Nabi Muhammad, Rasulullah dalam hidupnya juga pernah mengalami sedih, bahagia, tertawa, dan bahkan menangis. Sedih ketika ditinggal istri tercintanya, Khadijah. Tertawa ketika mendengar pertanyaan lucu istri sahabat Nabi, Rifa’ah. Itulah pernik kehidupan Rasulullah, sama seperti orang manusia lainnya.

Berikut beberapa kejadian yang membuat Rasulullah bisa tertawa dan menangis.

Suatu hari, Umar meminta izin untuk masuk ke ruangan Rasulullah. Kebetulan, waktu itu ada beberapa orang wanita Quraisy yang sedang berbicara dengan Rasulullah dengan nada yang cukup keras dan mengajukan banyak pertanyaan. Tahu Umar datang, mereka pun langsung lari ke balik tabir.

Lalu Rasulullah pun tertawa sambil menyuruh Umar masuk. Melihat Rasulullah tertawa, Umar berkata, ”Semoga Allah membuatmu tetap dalam keadaan senang dan gembira, wahai Rasulullah!” Rasulullah pun menjawab, “Aku merasa heran dengan ulah wanita-wanita yang berada di sampingku tadi. Begitu mendengar suaramu, mereka bergegas menuju balik tabir.
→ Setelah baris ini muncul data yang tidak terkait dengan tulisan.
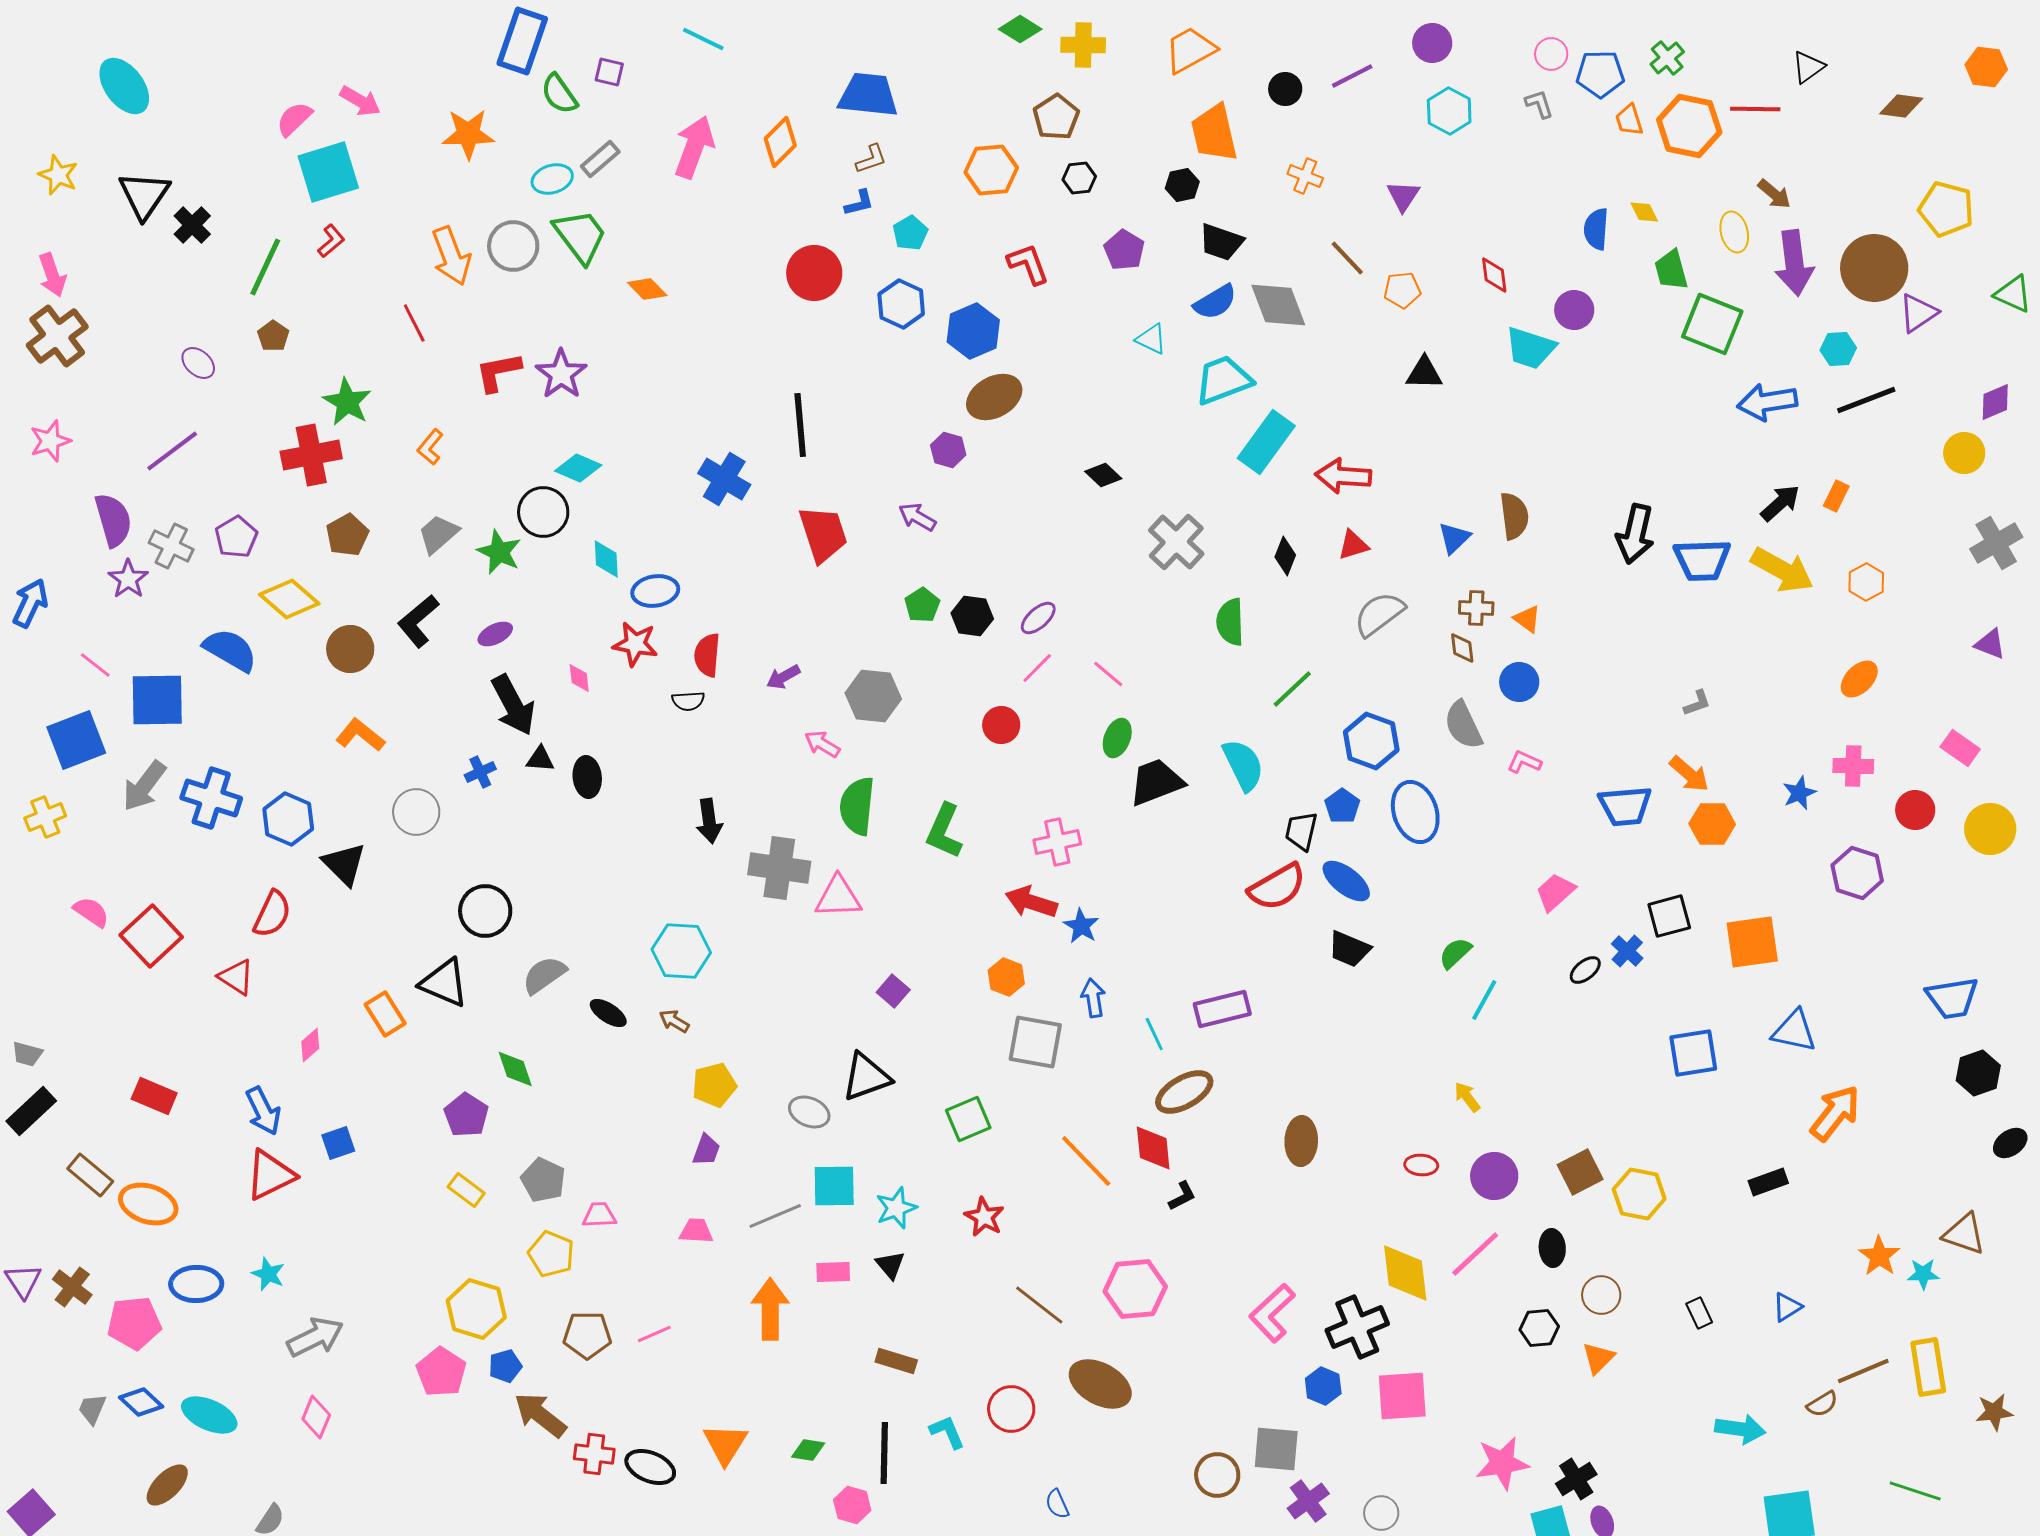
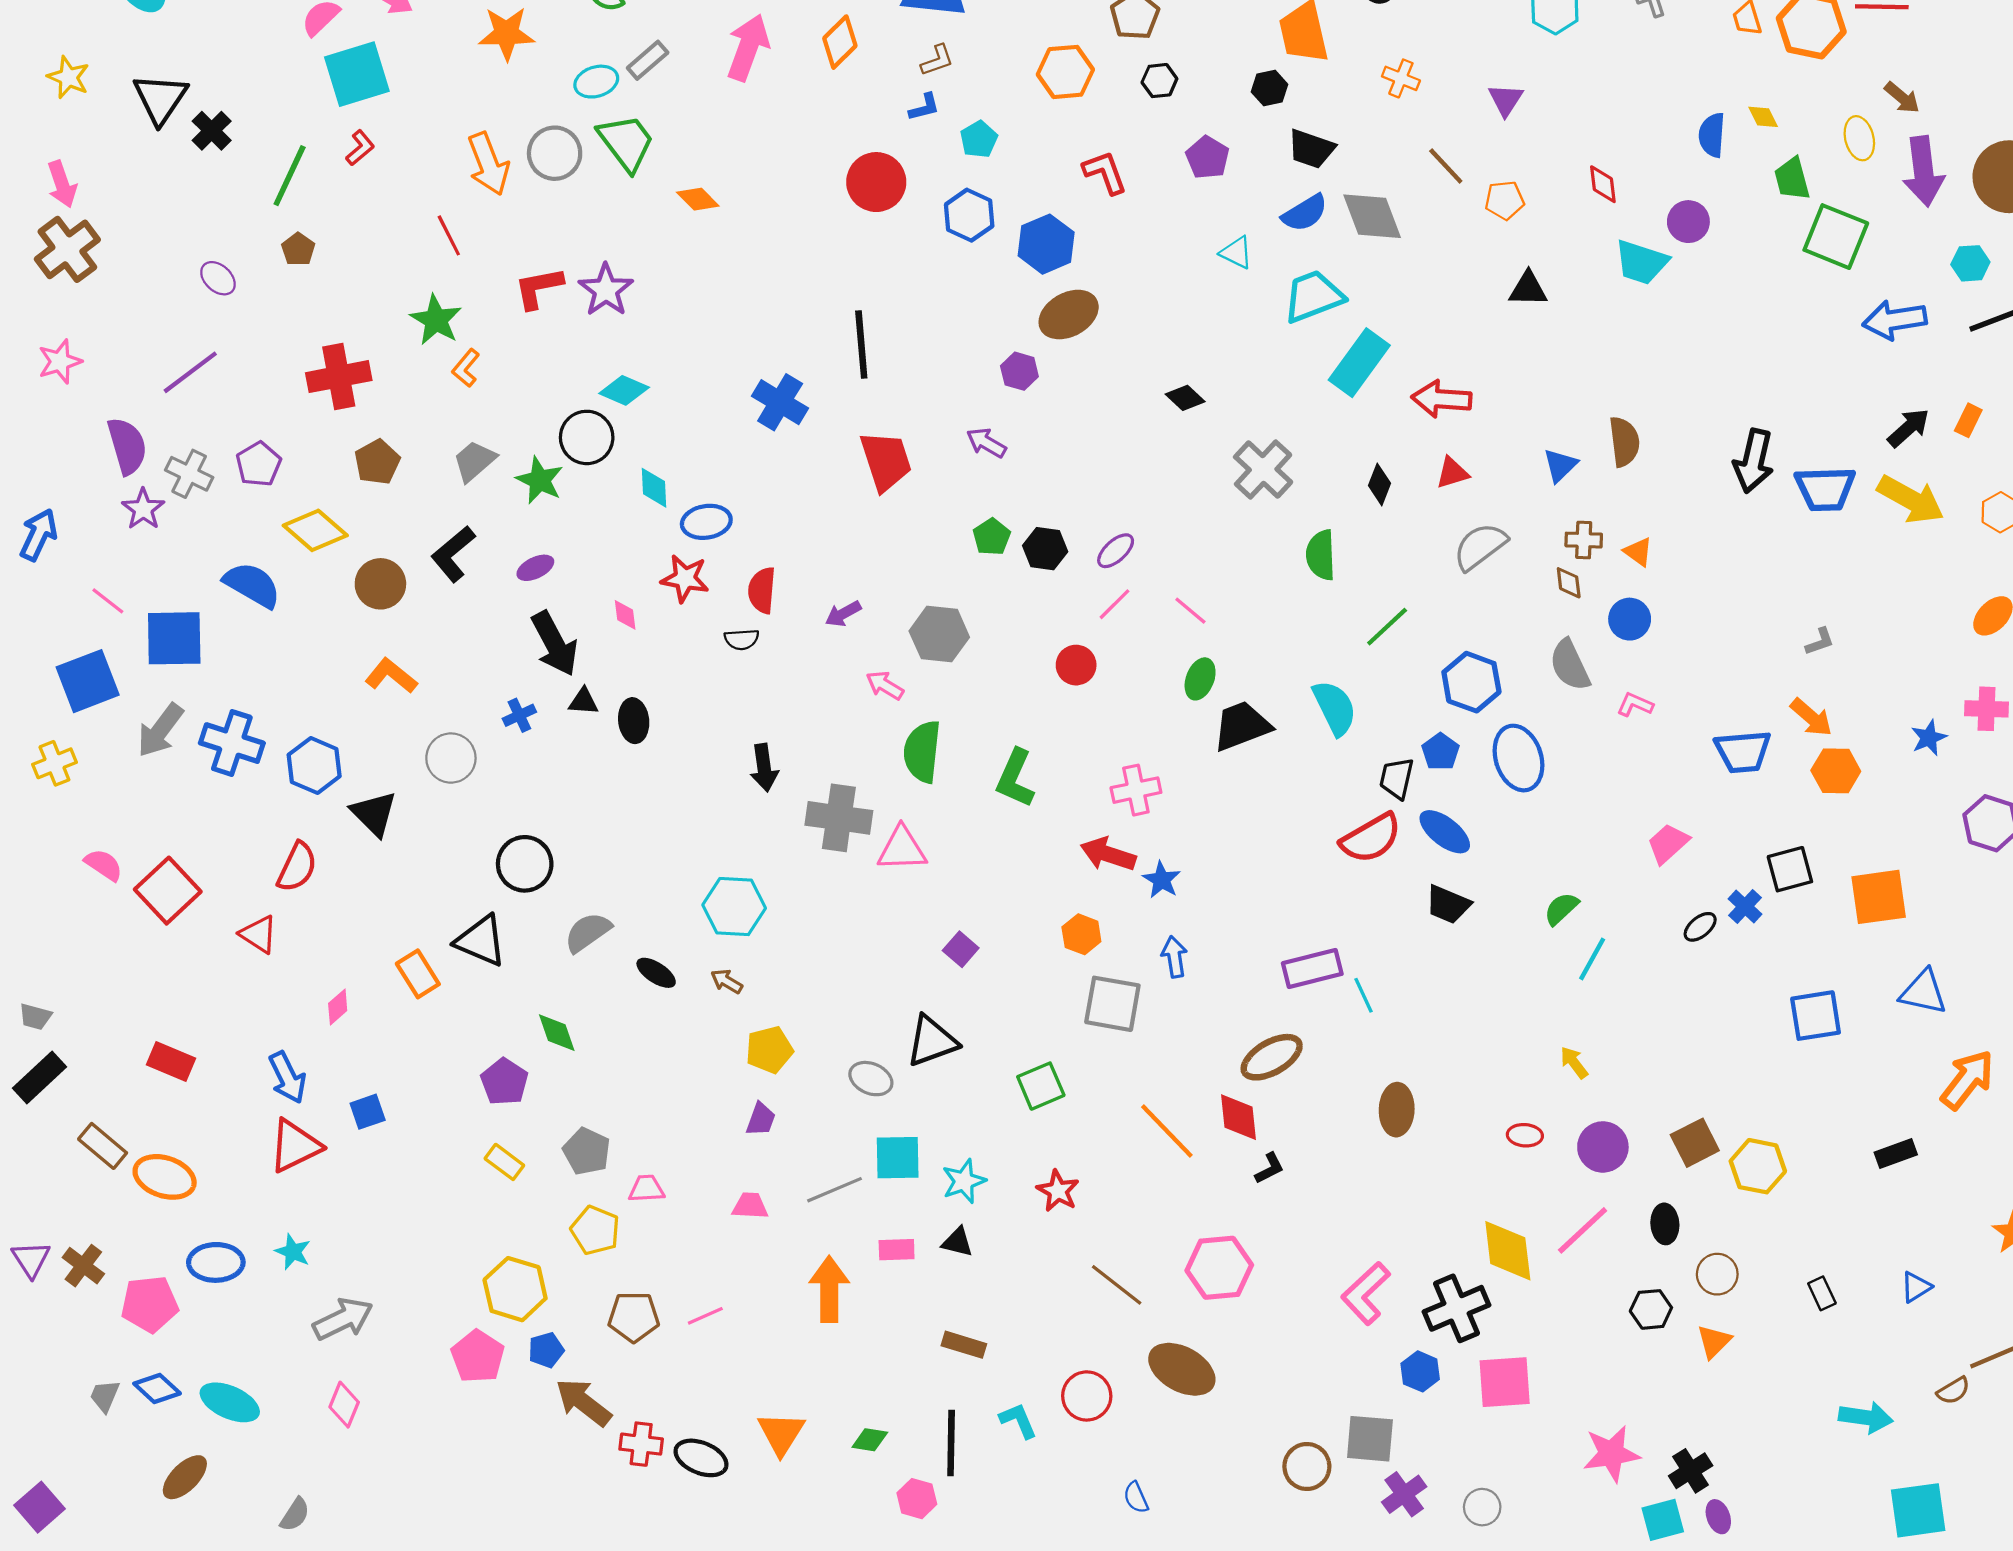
green star: (347, 402) -> (436, 320), moved
cyan line: (1154, 1034) -> (1364, 995), moved
black triangle: (890, 1265) -> (957, 1242), turned -36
Umar berkata kepada wanita-wanta tersebut, “Apakah kalian segan kepadaku, sementara kalian tidak segan kepada Rasulullah?” Mereka menjawab, “Ya, lantaran kamu lebih keras dan lebih kasar daripada Rasulullah.”

Kemudian Rasulullah pun bersabda, “Demi Zat yang jiwaku ada dalam genggaman-Nya. Tidak akan pernah setan menemuimu di suatu jalan yang kamu lalui, kecuali pasti mencari jalan lain, selain jalan yang kamu lalui." (HR. Al-Bukhori dan Muslim).

Tidak sekali itu saja Rasulullah tertawa. Beliau juga pernah tertawa saat ada seorang sahabat yang salah paham dalam menerjemahkan waktu puasa. Tepatnya, tatkala turun ayat, ”...sehingga jelas bagimu (perbedaan) antara benang putih dan benang hitam, yaitu fajar." (Q.S.Al-Baqarah. ayat 187). 

Adi bin Hatim berkata kepada Rasulullah, “Wahai Rasulullah. Sungguh saya meletakkan benang berwarna putih dan benang berwarna hitam di bawah bantalku, sehingga aku dapat mengenali antara waktu malam dan waktu siang.”

Mendengar itu, Rasulullah bersabda, ”Sesungguhnya bantalmu itu sangat lebar. Sesungguhnya yang dimaksud adalah hitamnya (gelapnya) malam dan putihnya (terangnya) siang pada fajar”. (Shahih Muslim).

Dalam riwayat lain disebutkan, “Adi bin Hatim menceritakan hal itu kepada Rasulullah dan beliau pun tertawa mendengarnya.”

Dalam kejadian lain, ketika istri Rifa’ah mengadu kepada Rasulullah, beliau pun tertawa. Ceritanya, istri Rifa’ah telah dicerai (Talak bain) oleh Rifa’ah. Lantas ia menikah lagi dengan Abdurrahman bin Zubair, namun memiliki penyakit lemah syahwat.

Nah, kedatangannya kepada Rasulullah untuk mengadukan hal itu. Beliau pun hanya tersenyum sambil berkata, “Jadi, kamu ingin kembali kepada Rifa’ah? Itu tidak bisa, sebelum kamu mereguk madu Abdurrahman dan ia mereguk madumu.”

Selain tertawa, Rasulullah juga banyak menangis. Rasulullah pernah menangis saat mendengarkan bacaan al-Qur’an. Ketika itu, beliau menyuruh sahabatnya, Ibnu Mas’ud untuk membaca al-Qur’an dan Rasulullah mendengarkannya. Karena saking khusuknya mendengarkan bacaan Ibnu Mas’ud, tak terasa air mata Rasulullah mengalir bercucuran.

Rasulullah juga pernah menangis saat menjenguk Sa’ad bin ‘Ubadah sakit keras. Ketika itu, Rasulullan menjenguk dengan ditemani  Abdurrahman bin Auf, Saad bin Abi Waqqas, dan Abdullah bin Mas’ud.

Saat beliau masuk, Sa’ad sudah dikerubungi oleh keluarganya. Lalu, beliau berkata, “Apakah ia sudah meninggal?” Mereka menjawab, “Belum, wahai Rasulullah.” Rasulullah pun menangis. Dan, ketika itu, mereka pun ikut menangis.

Yang tak kalah membuat Rasullah sedih tatkala berziarah ke makam ibundanya. Ketika itu, Rasulullah menangis dan orang di sekitarnya ikut menangis. Setelah itu, beliau bersabda:

“Aku meminta izin kepada Rabbku untuk memintakan ampunan untuknya (Ibuku), tetapi aku tidak diizinkan. Kemudian aku meminta izin untuk menziarahi ke kuburnya dan Ia mengizinkannya. Maka berziarahlah ke kuburnya karena dapat mengingatkan pada kematian.” (Shahih Muslim).